Former Afghan minister now doing food deliveries in Germany speaks to Israeli TV

A former Afghan government minister who now works as a food delivery courier in Germany has told Israel’s public broadcaster that he is not ashamed of his new job.

“I like my current job, because as I’m new here I can explore Leipzig with my cycling,” Sayed Sadaat told Kan in an interview that aired Monday evening.

For six hours on weekdays and from noon to 10 pm on Saturdays and Sundays, Sadaat dons his distinctive orange coat and big square backpack, shuttling pizzas or other orders to customers. He is one of thousands of Afghans who have found a home in Germany over the last few years.

Since 2015, when Europe saw a huge influx of people fleeing wars mostly from Syria and Iraq, around 210,000 Afghans have sought asylum in Germany. And with the Taliban’s return to power earlier this month, Germany has also evacuated around 4,000 Afghans, including those who worked with NATO forces and others who need protection.

Sadaat served as minister of communications in Afghanistan from 2016 to 2018. But the 50-year-old said he quit his post because he was fed up with corruption in the government.

“When doing the job as a minister there was a difference between the president’s close circle and myself,” he told AFP. “Their demands were for private benefit, I wanted the money for government projects to be implemented properly. So I could not fulfill their demands and then they tried to push me, put pressure on me from the president’s side.”

Sayed Sadaat, former communications minister in Afghanistan, gives an AFP interview in Leipzig, eastern Germany on August 29, 2021. (JENS SCHLUETER / AFP)

Two years after he quit to take a job in the telecom sector, he said, the security situation in Afghanistan had deteriorated.

“In Afghanistan, as you can see, the security got worse and the government was not in a position to secure the previous government employees,” Sadaat told Kan.

As a dual Afghan-British citizen, he decided to move to Germany at the end of 2020 before Brexit made it no longer possible for Britons to obtain residency in the EU without conditions such as an offer of employment.

He could have secured a post in Britain, but he told AFP he saw more opportunities for his sector in Germany. But without German, Sadaat, who came alone and refuses to talk about his family, said he has struggled to become employed.

“Here, to get a job, you have to have a basic level of German language,” he told Kan.

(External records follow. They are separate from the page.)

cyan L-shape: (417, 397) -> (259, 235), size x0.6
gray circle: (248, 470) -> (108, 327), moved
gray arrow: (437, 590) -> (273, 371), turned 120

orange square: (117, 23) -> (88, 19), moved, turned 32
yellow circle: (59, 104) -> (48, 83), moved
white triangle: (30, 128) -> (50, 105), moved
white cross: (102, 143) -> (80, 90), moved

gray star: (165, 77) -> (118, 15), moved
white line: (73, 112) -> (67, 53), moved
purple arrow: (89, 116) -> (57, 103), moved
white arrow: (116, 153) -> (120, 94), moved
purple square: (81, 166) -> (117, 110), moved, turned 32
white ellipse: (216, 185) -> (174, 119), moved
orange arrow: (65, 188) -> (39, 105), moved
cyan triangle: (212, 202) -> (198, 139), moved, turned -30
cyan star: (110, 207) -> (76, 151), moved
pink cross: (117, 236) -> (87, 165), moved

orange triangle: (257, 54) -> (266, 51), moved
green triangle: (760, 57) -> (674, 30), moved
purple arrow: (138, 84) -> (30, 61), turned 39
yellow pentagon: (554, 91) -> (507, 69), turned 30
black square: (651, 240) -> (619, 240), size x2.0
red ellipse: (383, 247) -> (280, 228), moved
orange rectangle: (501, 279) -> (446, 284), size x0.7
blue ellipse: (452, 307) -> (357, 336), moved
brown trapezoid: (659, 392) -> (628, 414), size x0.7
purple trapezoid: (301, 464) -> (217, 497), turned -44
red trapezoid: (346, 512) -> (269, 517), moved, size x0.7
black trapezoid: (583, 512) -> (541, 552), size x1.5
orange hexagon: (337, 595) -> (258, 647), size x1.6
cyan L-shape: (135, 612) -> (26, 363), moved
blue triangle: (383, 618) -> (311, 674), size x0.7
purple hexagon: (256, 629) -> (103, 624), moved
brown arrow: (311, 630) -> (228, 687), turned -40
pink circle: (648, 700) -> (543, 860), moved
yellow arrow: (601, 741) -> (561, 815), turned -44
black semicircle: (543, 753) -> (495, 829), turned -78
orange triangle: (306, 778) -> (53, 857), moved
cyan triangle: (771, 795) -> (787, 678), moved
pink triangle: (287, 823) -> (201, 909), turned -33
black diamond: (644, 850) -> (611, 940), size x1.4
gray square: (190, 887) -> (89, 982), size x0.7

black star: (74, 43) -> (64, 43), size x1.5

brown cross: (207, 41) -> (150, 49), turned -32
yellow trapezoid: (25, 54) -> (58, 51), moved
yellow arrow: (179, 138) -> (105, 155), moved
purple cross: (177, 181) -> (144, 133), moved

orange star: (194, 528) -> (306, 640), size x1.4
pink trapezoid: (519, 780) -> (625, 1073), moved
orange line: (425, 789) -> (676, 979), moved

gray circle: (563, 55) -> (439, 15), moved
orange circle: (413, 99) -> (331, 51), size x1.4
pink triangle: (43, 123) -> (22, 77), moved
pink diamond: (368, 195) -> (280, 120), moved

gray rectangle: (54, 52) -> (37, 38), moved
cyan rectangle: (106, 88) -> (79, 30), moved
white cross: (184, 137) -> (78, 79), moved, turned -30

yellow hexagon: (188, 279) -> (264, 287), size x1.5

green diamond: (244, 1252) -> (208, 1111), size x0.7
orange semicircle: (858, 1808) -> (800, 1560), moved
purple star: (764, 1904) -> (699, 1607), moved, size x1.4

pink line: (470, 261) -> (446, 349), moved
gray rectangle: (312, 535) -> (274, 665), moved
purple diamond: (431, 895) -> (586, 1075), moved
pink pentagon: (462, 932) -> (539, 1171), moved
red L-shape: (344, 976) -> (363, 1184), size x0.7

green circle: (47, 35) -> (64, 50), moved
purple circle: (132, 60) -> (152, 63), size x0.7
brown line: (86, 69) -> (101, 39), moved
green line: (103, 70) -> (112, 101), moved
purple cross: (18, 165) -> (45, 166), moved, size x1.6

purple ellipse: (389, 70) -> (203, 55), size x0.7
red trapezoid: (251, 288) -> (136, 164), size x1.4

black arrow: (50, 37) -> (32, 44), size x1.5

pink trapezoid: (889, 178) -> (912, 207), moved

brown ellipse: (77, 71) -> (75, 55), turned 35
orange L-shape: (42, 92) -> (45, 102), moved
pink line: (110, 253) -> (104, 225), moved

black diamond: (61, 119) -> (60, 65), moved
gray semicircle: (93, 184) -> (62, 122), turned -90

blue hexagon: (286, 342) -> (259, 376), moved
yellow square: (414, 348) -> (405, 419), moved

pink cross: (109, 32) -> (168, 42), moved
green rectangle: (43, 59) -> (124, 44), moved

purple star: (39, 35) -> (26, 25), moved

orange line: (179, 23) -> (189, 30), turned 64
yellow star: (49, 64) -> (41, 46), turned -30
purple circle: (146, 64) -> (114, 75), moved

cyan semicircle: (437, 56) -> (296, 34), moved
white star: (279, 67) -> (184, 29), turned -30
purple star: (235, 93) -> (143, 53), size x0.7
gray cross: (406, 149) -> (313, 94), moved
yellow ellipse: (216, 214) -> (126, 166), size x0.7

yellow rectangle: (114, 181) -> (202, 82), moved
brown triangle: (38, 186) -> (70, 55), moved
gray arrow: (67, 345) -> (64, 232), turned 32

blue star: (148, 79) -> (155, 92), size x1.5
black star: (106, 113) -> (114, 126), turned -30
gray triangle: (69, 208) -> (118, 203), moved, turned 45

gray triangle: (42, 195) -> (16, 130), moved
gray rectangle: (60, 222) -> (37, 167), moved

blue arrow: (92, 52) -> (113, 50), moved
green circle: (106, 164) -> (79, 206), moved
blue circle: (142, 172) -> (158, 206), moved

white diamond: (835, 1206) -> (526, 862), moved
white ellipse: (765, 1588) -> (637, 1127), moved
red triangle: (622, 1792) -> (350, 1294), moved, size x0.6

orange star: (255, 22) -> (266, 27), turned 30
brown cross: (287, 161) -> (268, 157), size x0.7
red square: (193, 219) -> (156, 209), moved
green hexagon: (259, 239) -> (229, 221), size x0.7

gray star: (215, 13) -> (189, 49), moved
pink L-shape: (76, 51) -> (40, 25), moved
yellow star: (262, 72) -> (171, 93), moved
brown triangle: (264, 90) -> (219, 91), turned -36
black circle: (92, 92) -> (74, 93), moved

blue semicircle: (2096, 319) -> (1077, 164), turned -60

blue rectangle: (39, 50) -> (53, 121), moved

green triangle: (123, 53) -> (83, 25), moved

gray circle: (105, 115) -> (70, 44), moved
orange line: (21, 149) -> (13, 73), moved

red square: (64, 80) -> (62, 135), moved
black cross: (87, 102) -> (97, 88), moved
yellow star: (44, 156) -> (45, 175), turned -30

He has begun taking a course in the language for four hours a day, “and then at night, I do the temporary Lieferando job,” delivering food for the German courier service.

Watching the situation unfold over the past two weeks in Afghanistan, he said, has been disturbing.

People among the first evacuees from Kabul, arrive at Frankfurt International Airport in western Germany in the early hours of August 18, 2021. (Armando BABANI / AFP)

“It is very sad to see my countrymen in a problem, in fear, and running and leaving their country,” he told Kan. “I hope the situation will come back to normal.”

But he suggested that Western powers normalize relations with the Taliban-led government.

“I think there is no other option, the Western countries, the governments, they should support and talk to the Taliban and recognize them,” he said. “A stable country is in the benefit of Afghanistan and also a benefit for the West, because if there is a weaker government and an unstable Afghanistan, fanatic groups can go there.”

He said he would welcome an opportunity “to work for the German government in the Foreign Ministry as an adviser on the Afghanistan desk,” something he notes is even more critical than ever at the moment. He admits, however, that no contact has yet been made with the German authorities on the issue.

And he said that countries should not turn their back on Afghan refugees fleeing their homeland.

“I think European countries should accept Afghans because Afghan people are hard-working people,” he said. “You can see, I’m here, I’m working, paying taxes.”

And while he has no shame in his current delivery job, he has set his sights on future goals in his adopted new home.

“German telecom is my biggest dream, to be back in my telecom field.”